Amazing gluten-free baking book from the owner of Blackbird Bakery in Austin, TX
Last November we went to Austin, TX to visit my mother-in-law. We didn’t have time to do any of the fun foodie things Austin has to offer. Except that it turns out that the brand-new bakery from Karen Morgan happened to be five minutes away from Mom’s care facility. So of course, I visited the bakery every day on my lunch run.

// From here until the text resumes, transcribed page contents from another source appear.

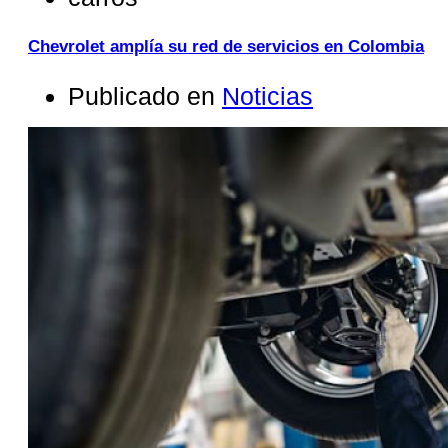
Chevrolet amplía su red de servicios en Colombia
Publicado en
Noticias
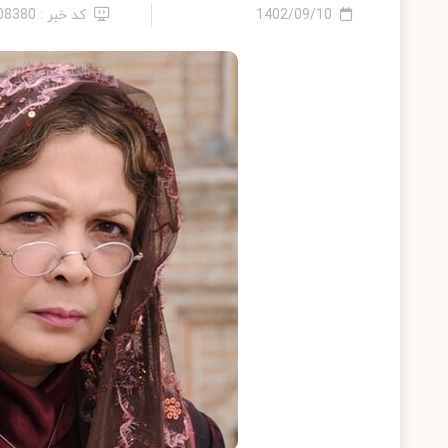
1402/09/10
کد خبر : 2408380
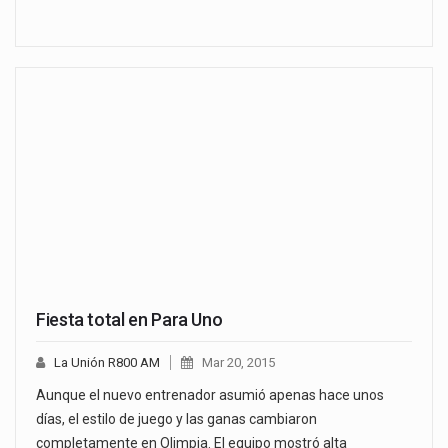
Fiesta total en Para Uno
La Unión R800 AM
Mar 20, 2015
Aunque el nuevo entrenador asumió apenas hace unos
días, el estilo de juego y las ganas cambiaron
completamente en Olimpia. El equipo mostró alta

That’s why I can wholeheartedly recommend this baking book if you are serious about gluten-free baking: The Everyday Art of Gluten-Free: 125 Savory and Sweet Recipes Using 6 Fail-Proof Flour Blends. I tried cookies, toaster pastries, quiche, cupcakes, and pizza from the bakery. Everything was absolutely dead-on, no-way-you-could-tell-it’s-gluten-free. Karen Morgan is a lovely person who helped us out with a charity event a few years ago, and it was wonderful to get to meet her in person.
Layout and design:
The book is organized by the six tried-and-tested flour blends, each providing perfect results for biscuits, donuts and fritters, pie and pasta, cookies, cakes and muffins, and bread and pizza. Some books will give you one or two flour blends, and if they test their recipes like crazy and have years of experience, the results are also fantastic. Morgan has taken a different approach, creating specific flour blends that behave differently, and I love her explanations of why each blend works for the type of end product you want. The book is beautifully designed (although solely in sans serif typeface, which makes it a tad harder to read). I find that light type on dark backgrounds is also a bit difficult to read, but very few pages are designed that way.
Photography:
Full-page, full-color photographs every two or three pages by Knoxy Knox are just beautiful, as well as showing the perfect texture of the baked goods.
Recipes:
Recipes include crepes suzette, chicken-fried steak, hush puppies, creamy almond Danish, chess pie, vanilla wafers, chocolate mayonnaise cake, chewy New York-style bagels, and challah. Recipes use sugar, dairy, and eggs.
What I liked about the book:
Inspiring, beautiful, and dependable results from the recipes. Morgan’s fun personality and Southern background shine through.
I wasn’t so keen on:
Recipes were not coded for special diets; nutritional analysis is not provided, which would be helpful for low-sodium eaters.
Recommended for:
Celiac, gluten-free, vegetarian diets
Not recommended for:
Migraine, paleo, vegan, or low-sodium diets
A note about my cookbook reviews: In the past, I tested at least three recipes from each book, took photos, and described my experience. Due to my dietary limitations (extremely-low-sodium for my Meniere’s Disease and trigger-free foods for migraine relief), it is no longer possible for me to test the recipes and do them justice.
Required FTC disclosure: I received one copy of this book from the author for the giveaway on February 25th, 2016.
Here’s the book if you want to see more:
Wow, that all looks so amazing and those hostess cupcakes – yum! I may have to look into it as it could be fun to play around with and adapt to gluten-free and dairy-free for our home!
Agreed. After trying her baked goods I think she’s a gluten-free genius! I am sure they could be easily converted to dairy-free too!